Saved entries:
──────────

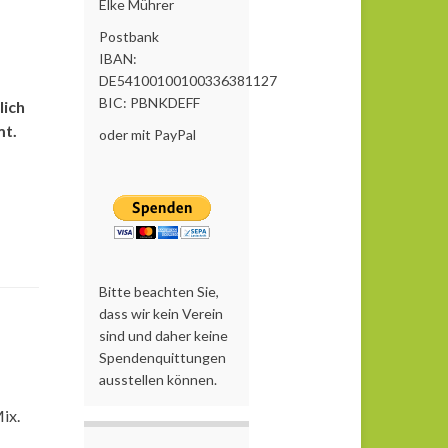
Elke Mührer
Postbank
IBAN:
DE54100100100336381127
BIC: PBNKDEFF
lich
mt.
oder mit PayPal
Bitte beachten Sie,
dass wir kein Verein
sind und daher keine
Spendenquittungen
ausstellen können.
Mix.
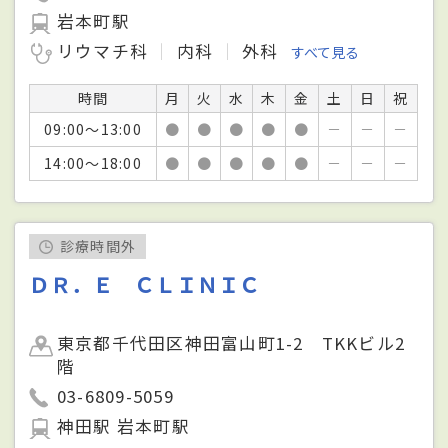
岩本町駅
リウマチ科
内科
外科
すべて見る
時間
月
火
水
木
金
土
日
祝
09:00～13:00
●
●
●
●
●
－
－
－
14:00～18:00
●
●
●
●
●
－
－
－
診療時間外
ＤＲ．Ｅ ＣＬＩＮＩＣ
東京都千代田区神田富山町1-2 TKKビル2
階
03-6809-5059
神田駅 岩本町駅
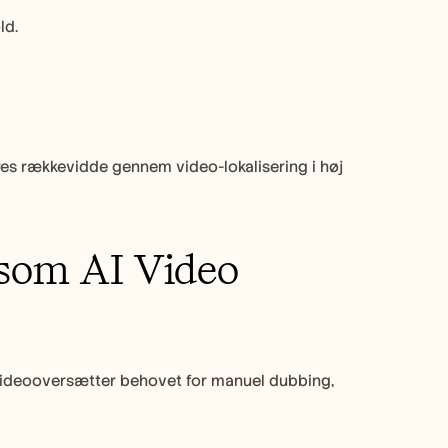
ld.
es rækkevidde gennem video-lokalisering i høj 
som AI Video 
s videooversætter behovet for manuel dubbing, 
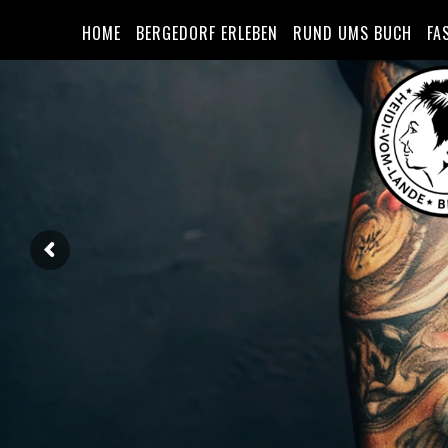
HOME
BERGEDORF ERLEBEN
RUND UMS BUCH
FA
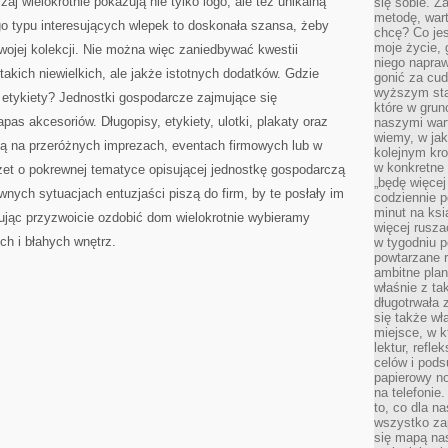
aj wielokrotnie pokazują nie tylko logo, ale też unikalną
się sobie. Z
metodę, war
ego typu interesujących wlepek to doskonała szansa, żeby
chcę? Co je
moje życie, 
ojej kolekcji. Nie można więc zaniedbywać kwestii
niego napraw
akich niewielkich, ale jakże istotnych dodatków. Gdzie
gonić za cud
wyższym sta
etykiety? Jednostki gospodarcze zajmujące się
które w grun
as akcesoriów. Długopisy, etykiety, ulotki, plakaty oraz
naszymi wart
wiemy, w ja
ą na przeróżnych imprezach, eventach firmowych lub w
kolejnym kr
w konkretne 
t o pokrewnej tematyce opisującej jednostkę gospodarczą
„będę więcej
ewnych sytuacjach entuzjaści piszą do firm, by te posłały im
codziennie p
minut na ksi
jąc przyzwoicie ozdobić dom wielokrotnie wybieramy
więcej rusza
ch i błahych wnętrz.
w tygodniu p
powtarzane r
ambitne plan
właśnie z ta
długotrwała 
się także w
miejsce, w k
lektur, refl
celów i pod
papierowy no
na telefonie
to, co dla n
wszystko za
się mapą nas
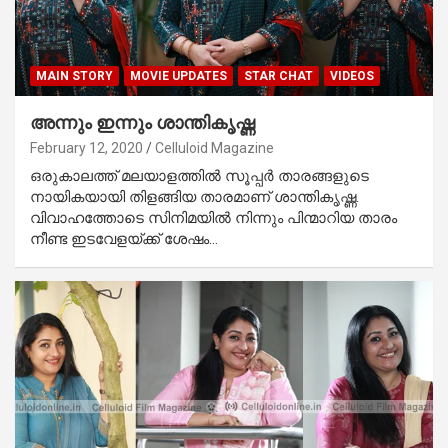
MAIN STORY
MOVIE UPDATES
STAR CHAT
VIDEOS
അന്നും ഇന്നും ശാന്തികൃഷ്ണ
February 12, 2020
Celluloid Magazine
ഒരുകാലത്ത് മലയാളത്തില്‍ സൂപ്പര്‍ താരങ്ങളുടെ
നായികയായി തിളങ്ങിയ താരമാണ് ശാന്തികൃഷ്ണ.
വിവാഹത്തോടെ സിനിമയില്‍ നിന്നും പിന്മാറിയ താരം
നീണ്ട ഇടവേളയ്ക്ക് ശേഷം…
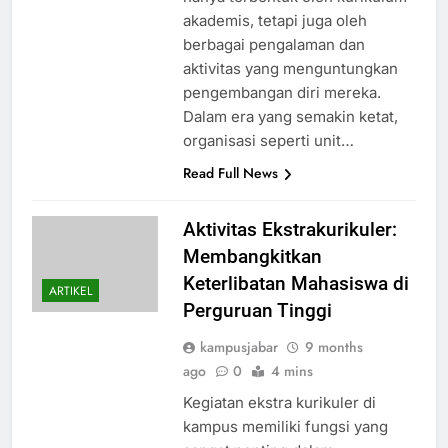
akademis, tetapi juga oleh
berbagai pengalaman dan
aktivitas yang menguntungkan
pengembangan diri mereka.
Dalam era yang semakin ketat,
organisasi seperti unit…
Read Full News
Aktivitas Ekstrakurikuler:
Membangkitkan
Keterlibatan Mahasiswa di
ARTIKEL
Perguruan Tinggi
kampusjabar
9 months
ago
0
4 mins
Kegiatan ekstra kurikuler di
kampus memiliki fungsi yang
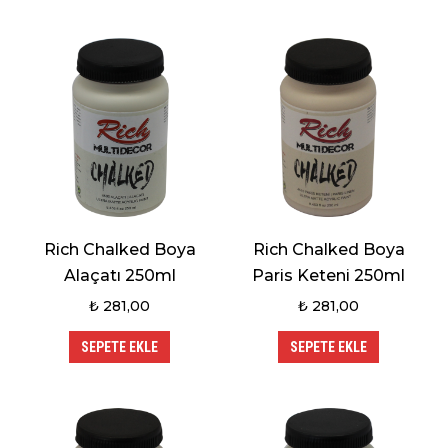
Rich Chalked Boya
Rich Chalked Boya
Alaçatı 250ml
Paris Keteni 250ml
₺
281,00
₺
281,00
SEPETE EKLE
SEPETE EKLE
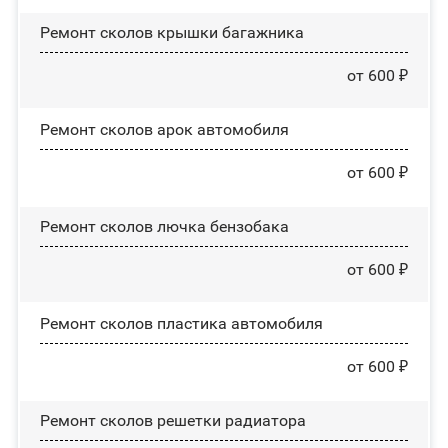
Ремонт сколов крышки багажника
от 600 ₽
Ремонт сколов арок автомобиля
от 600 ₽
Ремонт сколов лючка бензобака
от 600 ₽
Ремонт сколов пластика автомобиля
от 600 ₽
Ремонт сколов решетки радиатора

──────────

ASSIGNED TASK:
Leaving the pictures aside, repeat the data above exactly.

EXERCISE RESPONSE:
Elke Mührer
Postbank
IBAN:
DE54100100100336381127
BIC: PBNKDEFF
lich
mt.
oder mit PayPal
Bitte beachten Sie,
dass wir kein Verein
sind und daher keine
Spendenquittungen
ausstellen können.
Mix.
岩本町駅
リウマチ科
内科
外科
すべて見る
時間
月
火
水
木
金
土
日
祝
09:00～13:00
●
●
●
●
●
－
－
－
14:00～18:00
●
●
●
●
●
－
－
－
診療時間外
ＤＲ．Ｅ ＣＬＩＮＩＣ
東京都千代田区神田富山町1-2 TKKビル2
階
03-6809-5059
神田駅 岩本町駅
ld.
es rækkevidde gennem video-lokalisering i høj 
som AI Video 
s videooversætter behovet for manuel dubbing, 
HOME
BERGEDORF ERLEBEN
RUND UMS BUCH
FA
aj wielokrotnie pokazują nie tylko logo, ale też unikalną
się sobie. Z
metodę, war
ego typu interesujących wlepek to doskonała szansa, żeby
chcę? Co je
moje życie, 
ojej kolekcji. Nie można więc zaniedbywać kwestii
niego napraw
akich niewielkich, ale jakże istotnych dodatków. Gdzie
gonić za cud
wyższym sta
etykiety? Jednostki gospodarcze zajmujące się
które w grun
as akcesoriów. Długopisy, etykiety, ulotki, plakaty oraz
naszymi wart
wiemy, w ja
ą na przeróżnych imprezach, eventach firmowych lub w
kolejnym kr
w konkretne 
t o pokrewnej tematyce opisującej jednostkę gospodarczą
„będę więcej
ewnych sytuacjach entuzjaści piszą do firm, by te posłały im
codziennie p
minut na ksi
jąc przyzwoicie ozdobić dom wielokrotnie wybieramy
więcej rusza
ch i błahych wnętrz.
w tygodniu p
powtarzane r
ambitne plan
właśnie z ta
długotrwała 
się także w
miejsce, w k
lektur, refl
celów i pod
papierowy no
na telefonie
to, co dla n
wszystko za
się mapą nas
MAIN STORY
MOVIE UPDATES
STAR CHAT
VIDEOS
അന്നും ഇന്നും ശാന്തികൃഷ്ണ
February 12, 2020
Celluloid Magazine
ഒരുകാലത്ത് മലയാളത്തില്‍ സൂപ്പര്‍ താരങ്ങളുടെ
നായികയായി തിളങ്ങിയ താരമാണ് ശാന്തികൃഷ്ണ.
വിവാഹത്തോടെ സിനിമയില്‍ നിന്നും പിന്മാറിയ താരം
നീണ്ട ഇടവേളയ്ക്ക് ശേഷം…
akademis, tetapi juga oleh
berbagai pengalaman dan
aktivitas yang menguntungkan
pengembangan diri mereka.
Dalam era yang semakin ketat,
organisasi seperti unit…
Read Full News
Aktivitas Ekstrakurikuler:
Membangkitkan
Keterlibatan Mahasiswa di
ARTIKEL
Perguruan Tinggi
kampusjabar
9 months
ago
0
4 mins
Kegiatan ekstra kurikuler di
kampus memiliki fungsi yang
Rich Chalked Boya
Rich Chalked Boya
Alaçatı 250ml
Paris Keteni 250ml
₺
281,00
₺
281,00
SEPETE EKLE
SEPETE EKLE
Ремонт сколов крышки багажника
от 600 ₽
Ремонт сколов арок автомобиля
от 600 ₽
Ремонт сколов лючка бензобака
от 600 ₽
Ремонт сколов пластика автомобиля
от 600 ₽
Ремонт сколов решетки радиатора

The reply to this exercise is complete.